Data to use START
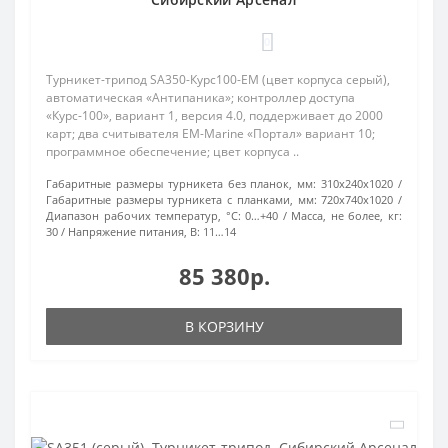
0
Турникет-трипод SA350-Курс100-EM (цвет корпуса серый),
автоматическая «Антипаника»; контроллер доступа
«Курс-100», вариант 1, версия 4.0, поддерживает до 2000
карт; два считывателя EM-Marine «Портал» вариант 10;
программное обеспечение; цвет корпуса ..
Габаритные размеры турникета без планок, мм:
310x240x1020
Габаритные размеры турникета с планками, мм:
720x740x1020
Диапазон рабочих температур, °С:
0…+40
Масса, не более, кг:
30
Напряжение питания, В:
11…14
85 380р.
В КОРЗИНУ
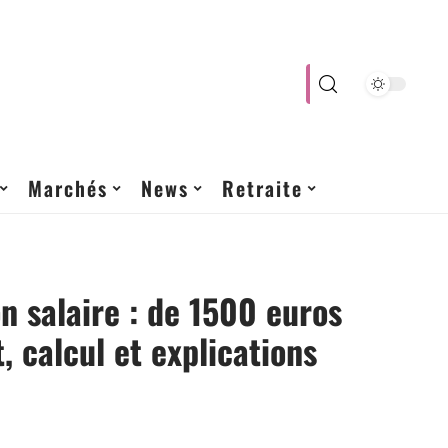
Marchés
News
Retraite
n salaire : de 1500 euros
, calcul et explications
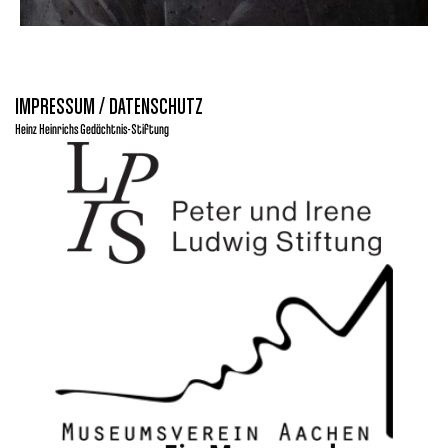
IMPRESSUM / DATENSCHUTZ
Heinz Heinrichs Gedächtnis-Stiftung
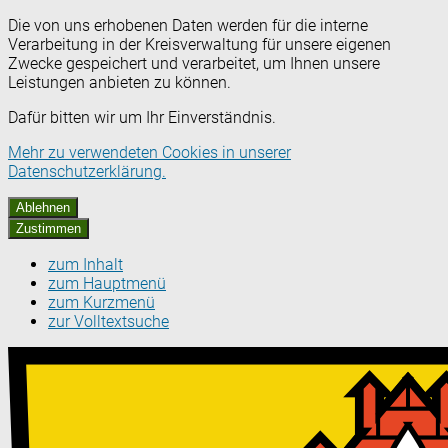
Die von uns erhobenen Daten werden für die interne
Verarbeitung in der Kreisverwaltung für unsere eigenen
Zwecke gespeichert und verarbeitet, um Ihnen unsere
Leistungen anbieten zu können.
Dafür bitten wir um Ihr Einverständnis.
Mehr zu verwendeten Cookies in unserer
Datenschutzerklärung.
Ablehnen
Zustimmen
zum Inhalt
zum Hauptmenü
zum Kurzmenü
zur Volltextsuche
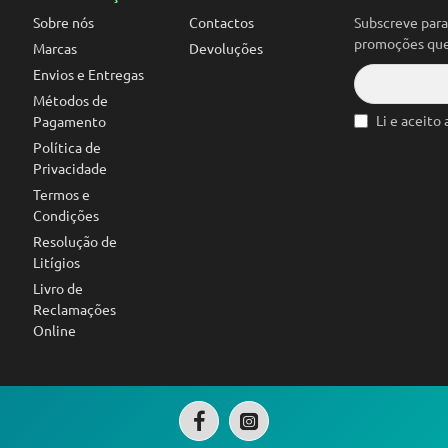
Sobre nós
Contactos
Subscreve par
promoções que 
Marcas
Devoluções
Envios e Entregas
Métodos de
Li e aceito
Pagamento
Política de
Privacidade
Termos e
Condições
Resolução de
Litígios
Livro de
Reclamações
Online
Data to use END
Activity: Only the lines from the one containing "zum Hauptmenü" through the final line of the records should be transcribed, exactly and with no pictures.

Written response:
zum Hauptmenü
zum Kurzmenü
zur Volltextsuche
Sobre nós
Contactos
Subscreve par
promoções que 
Marcas
Devoluções
Envios e Entregas
Métodos de
Li e aceito
Pagamento
Política de
Privacidade
Termos e
Condições
Resolução de
Litígios
Livro de
Reclamações
Online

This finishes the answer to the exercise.